◆ Material provided ◆
----------------

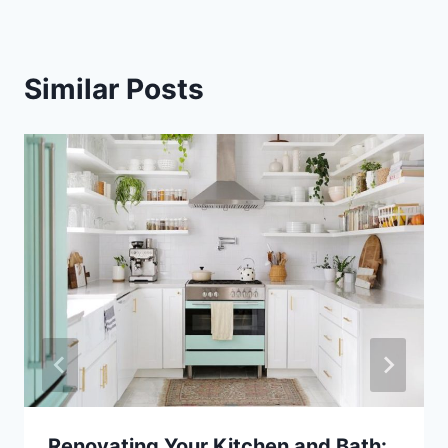
Similar Posts
Renovating Your Kitchen and Bath:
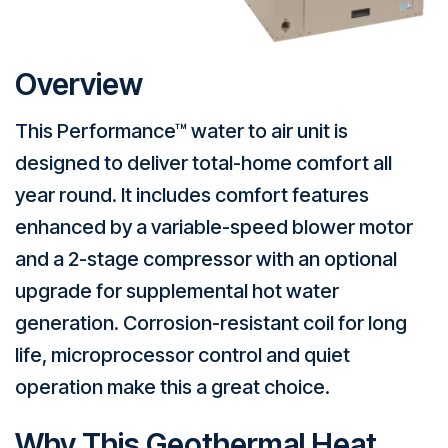
Overview
This Performance™ water to air unit is
designed to deliver total-home comfort all
year round. It includes comfort features
enhanced by a variable-speed blower motor
and a 2-stage compressor with an optional
upgrade for supplemental hot water
generation. Corrosion-resistant coil for long
life, microprocessor control and quiet
operation make this a great choice.
Why This Geothermal Heat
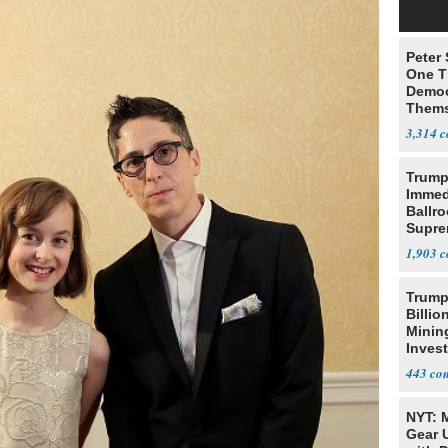
Peter
One T
Democ
Thems
Social
3,314
Trump
Immed
Ballr
Supre
1,903
Trump
Billio
Minin
Inves
443
NYT: 
Gear U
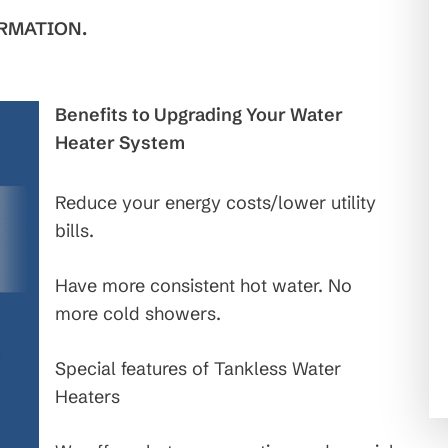
RMATION.
Benefits to Upgrading Your Water
Heater System
Reduce your energy costs/lower utility
bills.
Have more consistent hot water. No
more cold showers.
Special features of Tankless Water
Heaters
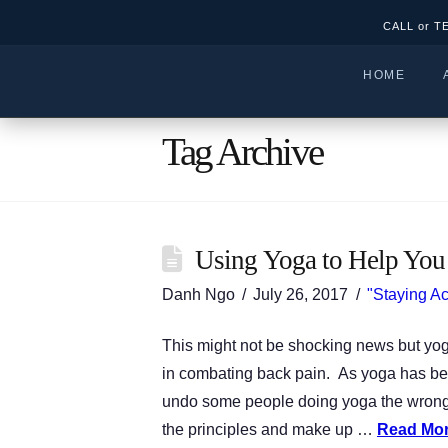
CALL or T
HOME
Tag Archive
Using Yoga to Help You
Danh Ngo
July 26, 2017
"Staying Ac
This might not be shocking news but yoga
in combating back pain. As yoga has be
undo some people doing yoga the wrong 
the principles and make up …
Read Mo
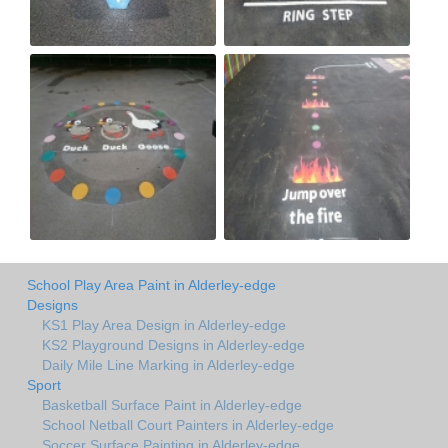
School Play Area Paint in Alderley-edge
Designs
KS1 Play Area Design in Alderley-edge
KS2 Playground Designs in Alderley-edge
Daily Mile Line Marking in Alderley-edge
Sport
Basketball Surface Paint in Alderley-edge
School Netball Court Painters in Alderley-edge
Soccer Surface Painting in Alderley-edge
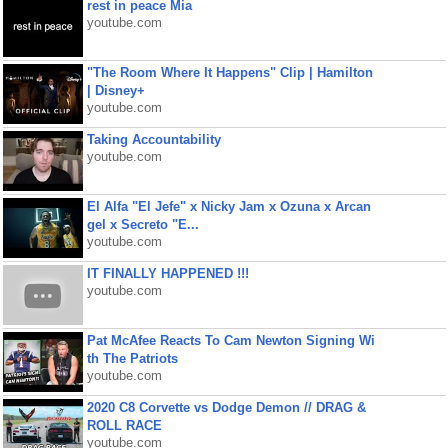
rest in peace Mia
youtube.com
"The Room Where It Happens" Clip | Hamilton
| Disney+
youtube.com
Taking Accountability
youtube.com
El Alfa "El Jefe" x Nicky Jam x Ozuna x Arcan
gel x Secreto "E...
youtube.com
IT FINALLY HAPPENED !!!
youtube.com
Pat McAfee Reacts To Cam Newton Signing Wi
th The Patriots
youtube.com
2020 C8 Corvette vs Dodge Demon // DRAG &
ROLL RACE
youtube.com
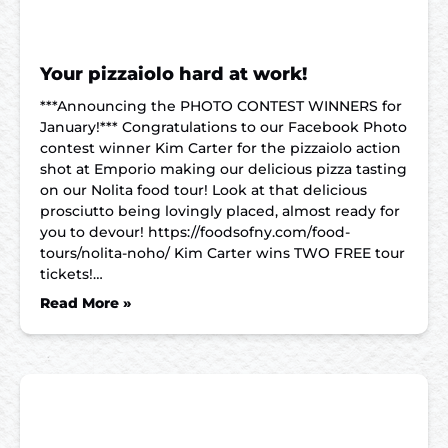
Your pizzaiolo hard at work!
***Announcing the PHOTO CONTEST WINNERS for
January!*** Congratulations to our Facebook Photo
contest winner Kim Carter for the pizzaiolo action
shot at Emporio making our delicious pizza tasting
on our Nolita food tour! Look at that delicious
prosciutto being lovingly placed, almost ready for
you to devour! https://foodsofny.com/food-
tours/nolita-noho/ Kim Carter wins TWO FREE tour
tickets!…
Read More »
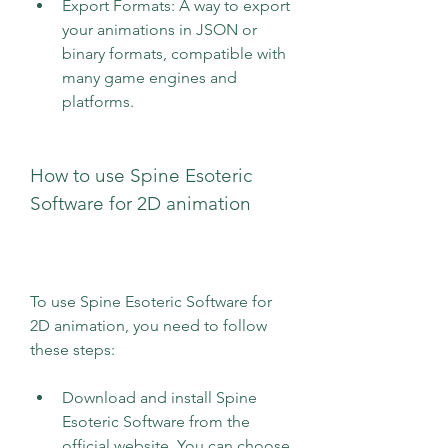
Export Formats: A way to export 
your animations in JSON or 
binary formats, compatible with 
many game engines and 
platforms.
How to use Spine Esoteric 
Software for 2D animation
To use Spine Esoteric Software for 
2D animation, you need to follow 
these steps:
Download and install Spine 
Esoteric Software from the 
official website. You can choose 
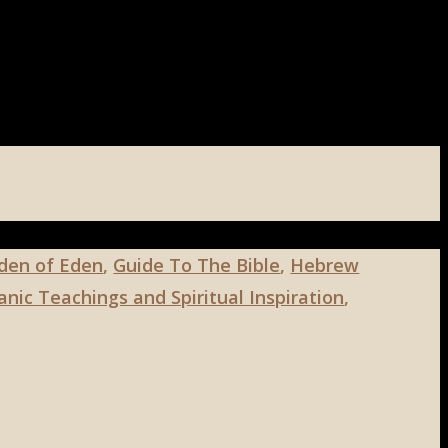
den of Eden
,
Guide To The Bible
,
Hebrew
nic Teachings and Spiritual Inspiration
,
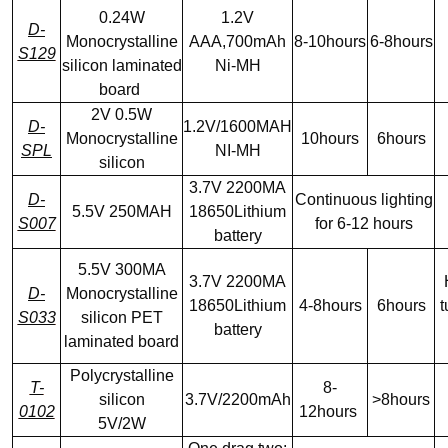
0.24W
1.2V
D-
Monocrystalline
AAA,700mAh
8-10hours
6-8hours
S129
silicon laminated
Ni-MH
board
2V 0.5W
D-
1.2V/1600MAH
Monocrystalline
10hours
6hours
SPL
NI-MH
silicon
3.7V 2200MA
D-
Continuous lighting
5.5V 250MAH
18650Lithium
S007
for 6-12 hours
battery
5.5V 300MA
3.7V 2200MA
D-
Monocrystalline
18650Lithium
4-8hours
6hours
t
S033
silicon PET
battery
laminated board
Polycrystalline
T-
8-
silicon
3.7V/2200mAh
>8hours
0102
12hours
5V/2W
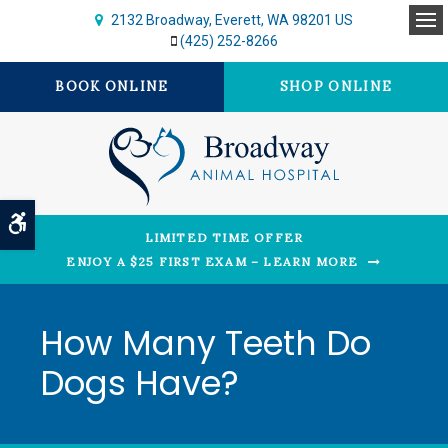
2132 Broadway
Everett
WA
98201
US
Op
(425) 252-8266
BOOK ONLINE
SHOP ONLINE
Accessible Version
LIMITED TIME OFFER
ENJOY A $25 FIRST EXAM – LEARN MORE
How Many Teeth Do
Dogs Have?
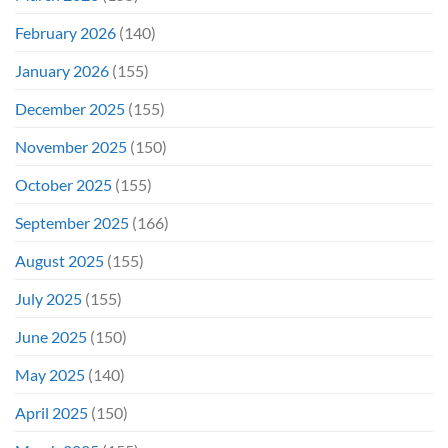
February 2026
(140)
January 2026
(155)
December 2025
(155)
November 2025
(150)
October 2025
(155)
September 2025
(166)
August 2025
(155)
July 2025
(155)
June 2025
(150)
May 2025
(140)
April 2025
(150)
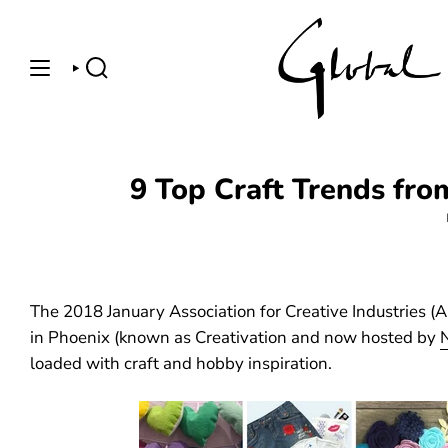
Skip
to
content
SEARCH
9 Top Craft Trends fro
The 2018 January Association for Creative Industries (
in Phoenix (known as Creativation and now hosted by
loaded with craft and hobby inspiration.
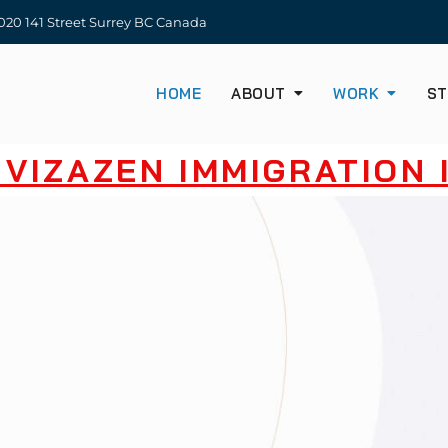
20 141 Street Surrey BC Canada
HOME
ABOUT
WORK
ST
VIZAZEN IMMIGRATION I
SE OUR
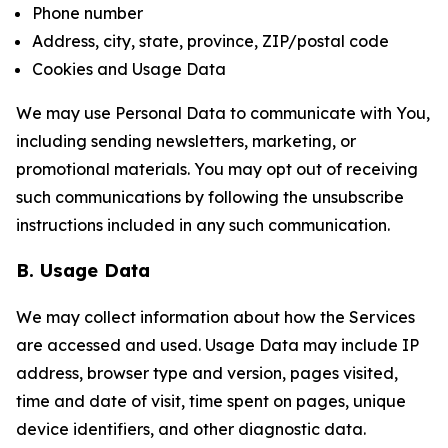
Phone number
Address, city, state, province, ZIP/postal code
Cookies and Usage Data
We may use Personal Data to communicate with You,
including sending newsletters, marketing, or
promotional materials. You may opt out of receiving
such communications by following the unsubscribe
instructions included in any such communication.
B. Usage Data
We may collect information about how the Services
are accessed and used. Usage Data may include IP
address, browser type and version, pages visited,
time and date of visit, time spent on pages, unique
device identifiers, and other diagnostic data.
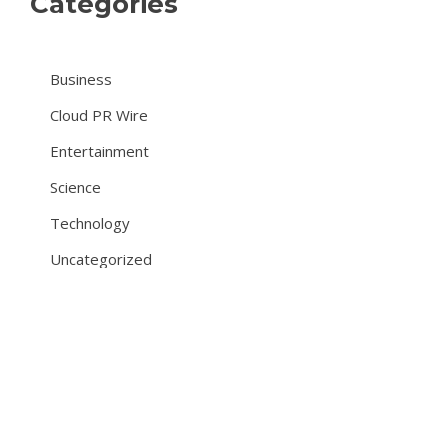
Categories
Business
Cloud PR Wire
Entertainment
Science
Technology
Uncategorized
About Us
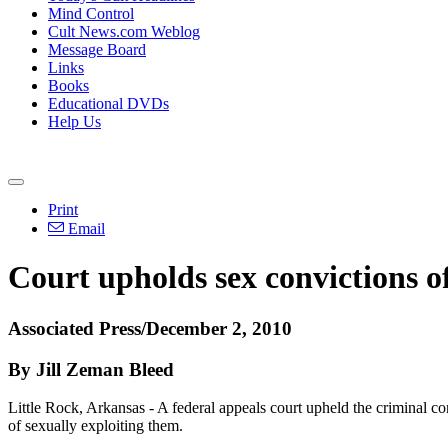
Mind Control
Cult News.com Weblog
Message Board
Links
Books
Educational DVDs
Help Us
Print
Email
Court upholds sex convictions o
Associated Press/December 2, 2010
By Jill Zeman Bleed
Little Rock, Arkansas - A federal appeals court upheld the criminal co
of sexually exploiting them.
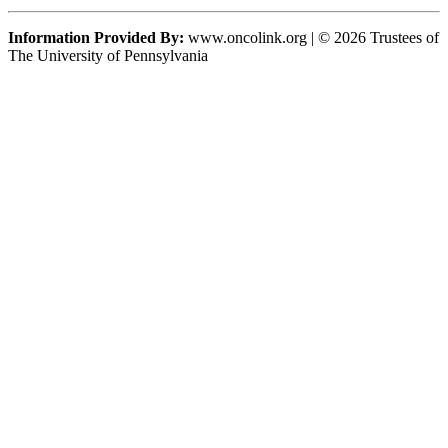
Information Provided By:
www.oncolink.org | © 2026 Trustees of
The University of Pennsylvania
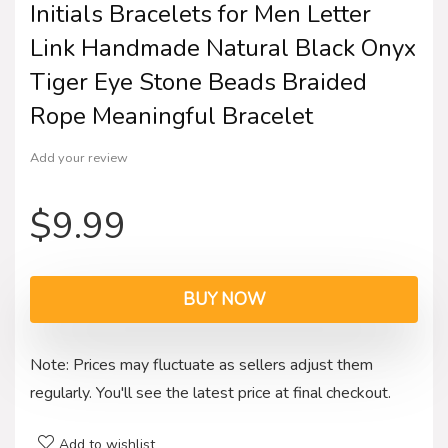
Initials Bracelets for Men Letter
Link Handmade Natural Black Onyx
Tiger Eye Stone Beads Braided
Rope Meaningful Bracelet
Add your review
$
9.99
BUY NOW
Note: Prices may fluctuate as sellers adjust them
regularly. You'll see the latest price at final checkout.
Add to wishlist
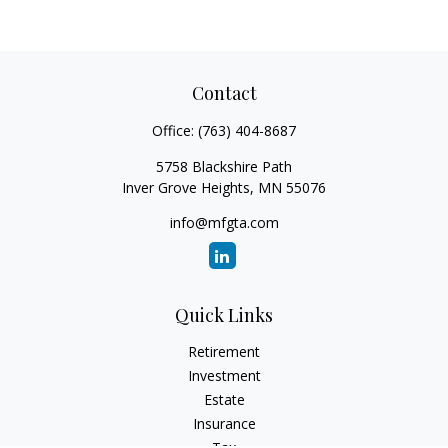
Contact
Office:
(763) 404-8687
5758 Blackshire Path
Inver Grove Heights,
MN
55076
info@mfgta.com
Quick Links
Retirement
Investment
Estate
Insurance
Tax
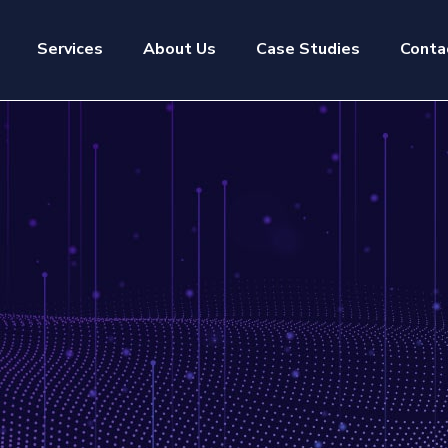
Services
About Us
Case Studies
Conta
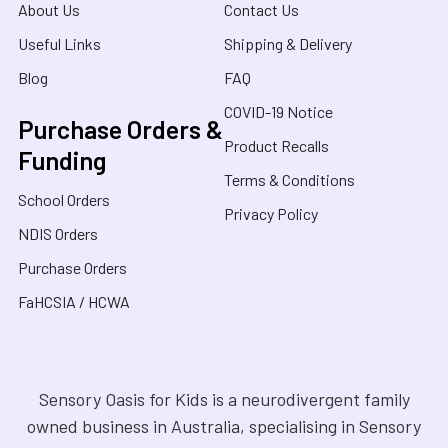
About Us
Contact Us
Useful Links
Shipping & Delivery
Blog
FAQ
COVID-19 Notice
Purchase Orders &
Product Recalls
Funding
Terms & Conditions
School Orders
Privacy Policy
NDIS Orders
Purchase Orders
FaHCSIA / HCWA
Sensory Oasis for Kids is a neurodivergent family
owned business in Australia, specialising in Sensory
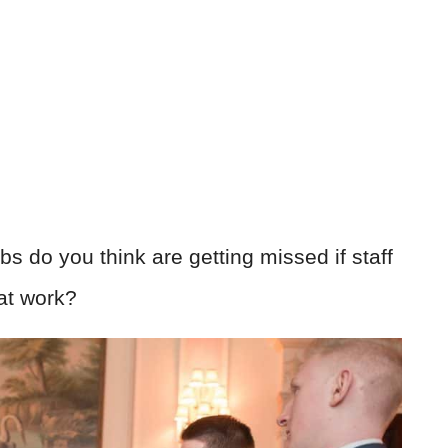
s do you think are getting missed if staff
at work?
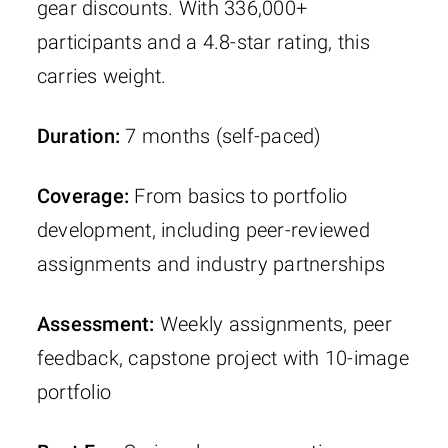
gear discounts. With 336,000+
participants and a 4.8-star rating, this
carries weight.
Duration:
7 months (self-paced)
Coverage:
From basics to portfolio
development, including peer-reviewed
assignments and industry partnerships
Assessment:
Weekly assignments, peer
feedback, capstone project with 10-image
portfolio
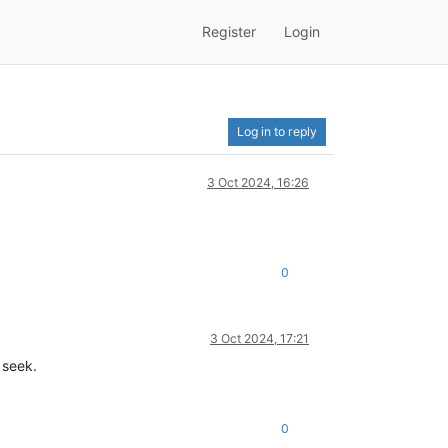
Register
Login
Log in to reply
3 Oct 2024, 16:26
0
3 Oct 2024, 17:21
 seek.
0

----------------

Gather each line in the data that holds the string "Orders".

◆ Task solution ◆
Purchase Orders &
School Orders
NDIS Orders
Purchase Orders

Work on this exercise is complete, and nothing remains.